2. Bei der Steuerpflicht nach § 4 Nr. 12 Satz 2 UStG handelt es sich um einen Ausnahmetatbestand zu § 4 Nr. 12 Buchst. a UStG. Daher ist z.B. die Vermietung möblierter Wohn- und Schlafräume, die der Unternehmer nicht zur kurzfristigen, sondern zur langfristigen Beherbergung bereithält, nicht steuerpflichtig, sondern im Hinblick auf das Zeitelement nach dem Grundtatbestand des § 4 Nr. 12 Buchst. a UStG steuerfrei.
3. In Bezug auf die Steuerpflicht und den ermäßigten Steuersatz für die "die Vermietung von Wohn- und Schlafräumen, die ein Unternehmer zur kurzfristigen Beherbergung von Fremden bereithält", verwenden § 4 Nr. 12 Satz 2 UStG und § 12 Abs. 2 Nr. 11 UStG denselben Wortlaut. Beiden Vorschriften kommt im Hinblick auf diese Wortlautidentität derselbe Anwendungsbereich zu. Steuerpflicht und Steuersatzermäßigung erfordern somit gleichermaßen eine Vermietung von zur Beherbergung bereitgehaltenen Räumen. Hieran fehlt es bei einer Vermietung für die Ausübung gewerblicher Tätigkeiten. Abzustellen ist dabei auf die Verwendung durch den Mieter. Da Prostitution als gewerbliche Tätigkeit anzusehen ist, wird die Vermietung an Prostituierte zur Ausübung gewerblicher Tätigkeiten nicht von § 4 Nr. 12 Satz 2 UStG erfasst und kann daher auch nicht gem. § 12 Abs. 2 Nr. 11 UStG ermäßigt besteuert werden.

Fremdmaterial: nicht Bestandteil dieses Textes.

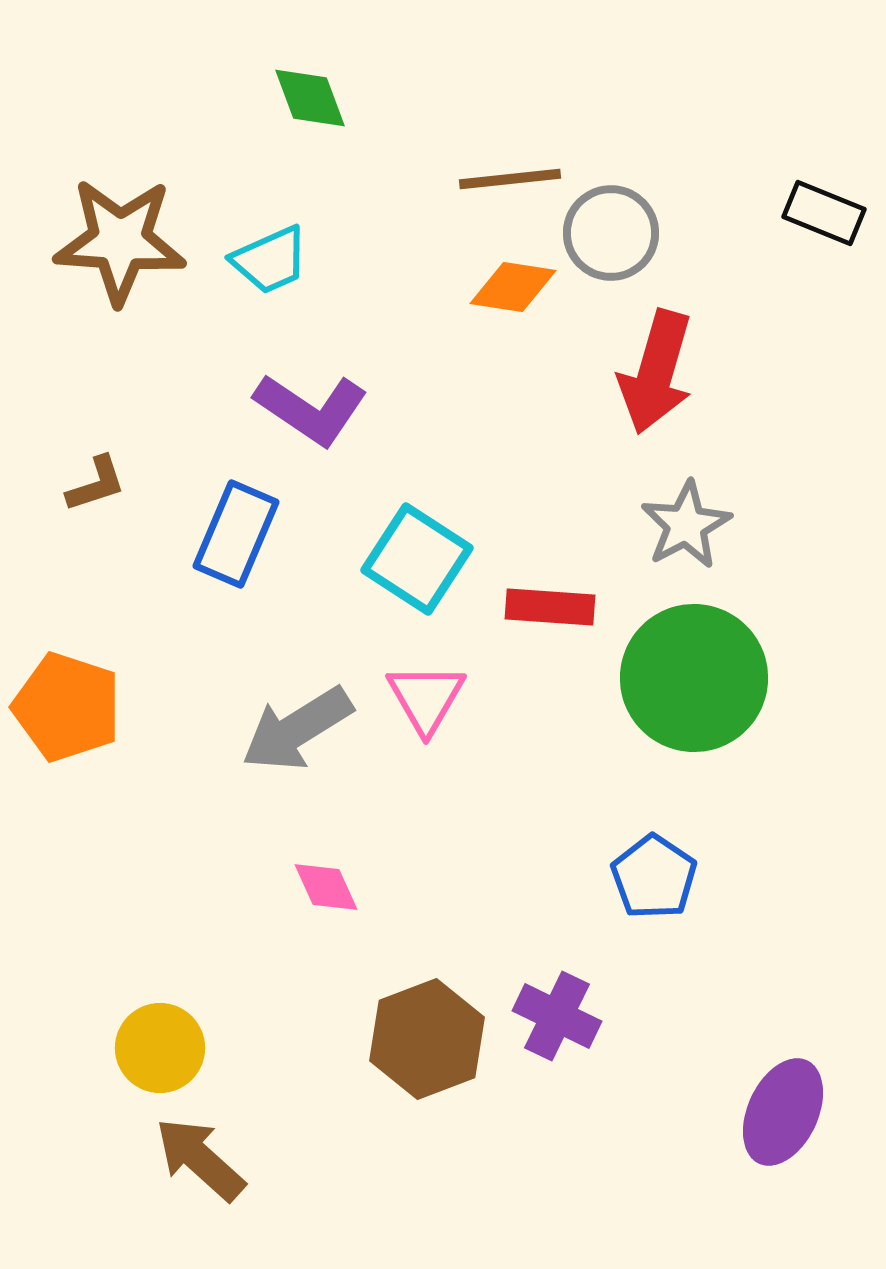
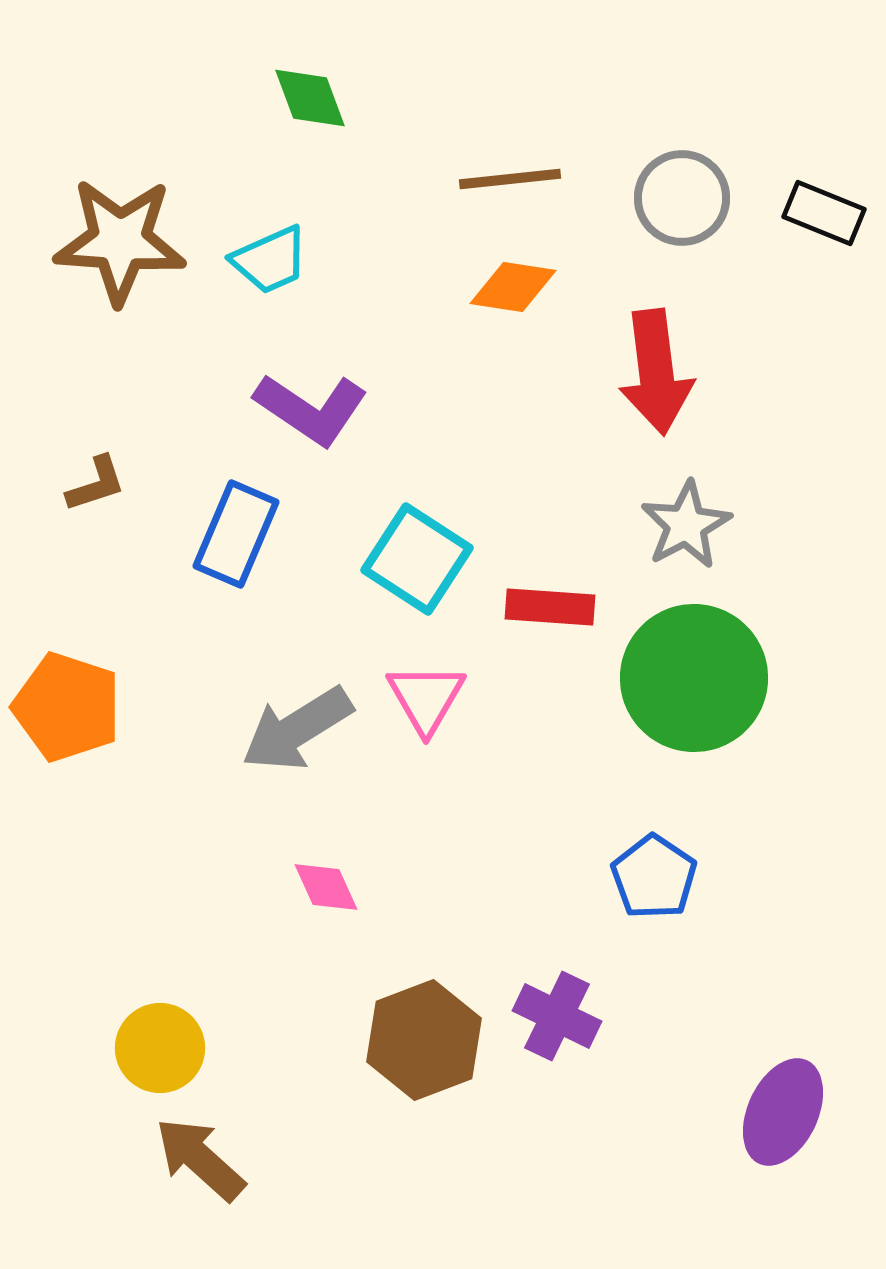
gray circle: moved 71 px right, 35 px up
red arrow: rotated 23 degrees counterclockwise
brown hexagon: moved 3 px left, 1 px down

4. Folge dieser Betrachtungsweise ist auch, dass die Vermietung von Räumen in einem Bordell an Prostituierte mangels Anwendbarkeit von § 4 Nr. 12 Satz 2 UStG gem. dem Grundtatbestand des § 4 Nr. 12 Buchst. a UStG steuerfrei ist. Somit kann in einem Bordell steuerfrei vermietet werden. Die Steuerpflicht der Vermietung ergibt sich erst aus einem Verzicht nach § 9 UStG.